For Glace, it all started with a recipe for Bananas Foster. In 2017, the UK-born and Germany-based researcher had signed up to participate in an artwork that had been conceived by digital artists, Tega Brain and Sam Lavigne, called The Good Life, which delivered 100 emails from an archive of over 500,000 Enron emails to her inbox every day. The emails had originally been released publicly online by the Federal Energy Regulatory Commission (FERC), seized as a part of the investigation into the corrupt practices that led to the company’s demise. Five months into receiving these exchanges, Glace recalls opening a specific conversation between work colleagues trading tips and recipes for Bananas Foster, the gooey dessert that they had planned on bringing to a work party. “I was totally spellbound by this email, waiting to hear back on which version they decided to go for,” Glace said in a recent email to MOLD. “It got me thinking about whether other recipes were being shared in the Enron emails but also in other email leaks and releases.”
Enron was such a foodie workplace they talked about creating a company cookbook
Glace sifted through every major email leak that had occurred over the past 20 years, going through the now-public inboxes of employees at companies like Enron Corporation, HBGary Federal, Stratfor, and Sony Pictures as well as public figures like Hilary Clinton and Emanuel Macron. She indexed recipes from these emails by using a group of 40-50 keyword search terms that included words like sugar, dish, cheese, pasta, chocolate, garlic, boil. In the process, she discovered how certain workplaces used food to define themselves, “Some workplaces were more “foodie” than others…Enron was such a foodie workplace they talked about creating a company cookbook. Whereas email leaks such as the Climatic Research Unit and the Italian security company Hacking Team had zero recipes.”
The recipes included in Leaked are a combination of those gleaned from email archives and ones that Glace concocted based off of email description. During her research process, she often reached out to the individuals who had originally shared recipes in order to gain more context about their connections to the food as well as their opinions on having their emails leaked to the public. Introducing this incredibly personal aspect to the project prompted Glace to reflect on her own digital fingerprint, “Along with these recipes, I found a lot of strange coincidences, stories, and gained an understanding of how these emails were leaked or released in the first place. It also made me think about my emails, and how much personal information I have within them.”

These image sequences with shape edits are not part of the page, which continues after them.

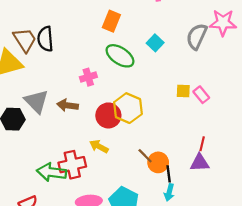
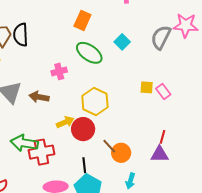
red circle: (108, 115) -> (83, 129), moved
yellow arrow: (99, 146) -> (65, 122), moved, turned 126
green arrow: (52, 172) -> (24, 143), moved
black line: (169, 174) -> (84, 165), moved

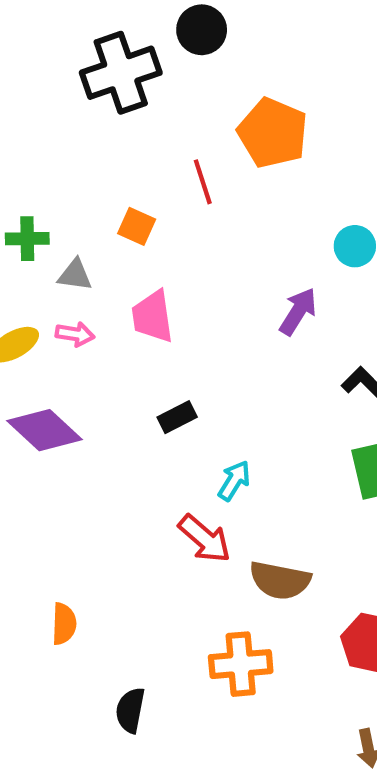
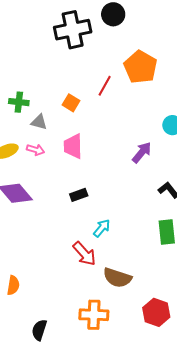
red line: (203, 182) -> (105, 86), turned 40

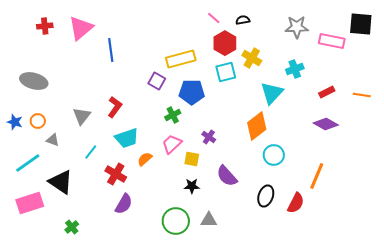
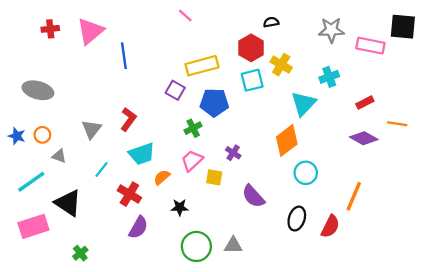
pink line: (214, 18) -> (185, 15), moved
orange line: (362, 95) -> (397, 124), moved
black star: (192, 186) -> (180, 207), moved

Visually conveying the recipes’ underlying contexts of privacy and surveillance was important to Glace, who developed the cookbook from Germany, collaborating virtually with the U.S.-based Baltz. The striking photographs made by Baltz combine technology and food, drawing aesthetic references to the distinctly Y2K period in which many of these leaks occurred. A recipe for blue cheese dressing is accompanied with a photograph of blue cheese expertly drizzled across a floppy disk, a red computer mouse floats innocuously in a vat of three meat chili. “The themes around the project can be ethically sticky and uncomfortable so it was important that the images reflected that,” says Glace. According to Glace, everything from the silk background and choice of camera lens (which were chosen to give off a sense of voyeurism), to the grotesque, oozing positioning of ingredients and technology were chosen by Baltz to evoke the feeling of prying into the private lives of others. “It was really important to us to bring in some playful elements to this book as privacy and security can be scary topics to engage in, and seeing a cupcake smashed over an old Motorola flip phone definitely fulfilled that brief.”